Research design and methods: Diabetic B6 mice received NPI transplants and short-term injections of combined anti-LFA-1 and anti-CD154 mAbs. Mice with long-term islet graft function were treated with depleting anti-CD25 mAb or re-transplanted with a second-party NPI. At the end of the study, grafts from mice with long-term islet function were examined. Their spleen cells were characterized and used for in vitro proliferation and adoptive transfer studies.

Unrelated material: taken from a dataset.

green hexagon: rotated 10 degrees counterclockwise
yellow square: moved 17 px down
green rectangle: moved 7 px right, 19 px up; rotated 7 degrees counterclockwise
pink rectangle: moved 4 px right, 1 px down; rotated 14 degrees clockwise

Results: All mAb-treated NPI recipients maintained normoglycemia for >100 days post-transplantation. Only 5 of 50 mice rejected their grafts before 300 days post-transplantation. Intact islets, foxp3(+) immune cells, as well as interleukin (IL)-10 and transforming growth factor (TGF)-beta regulatory cytokine transcripts were detected in the NPI xenografts from tolerant mice. A higher percentage of CD4(+) T-cell population from these mice expressed regulatory markers, suggesting that tolerance to NPI xenografts may be mediated by T regulatory cells. This was confirmed when tolerant mice treated with depleting anti-CD25 mAb became diabetic. Lymphocytes from tolerant mice inhibited the proliferation of lymphocytes from B6 mice immunized with porcine cells and they displayed limited proliferation when adoptively transferred. All protected B6 mice transplanted with a second-party NPI xenograft maintained long-term normoglycemia even after removal of the first NPI graft-bearing kidney.
Conclusions: These results demonstrate that tolerance to NPI xenografts can be achieved by transient administrations of combined anti-LFA-1 and anti-CD154 mAb therapy.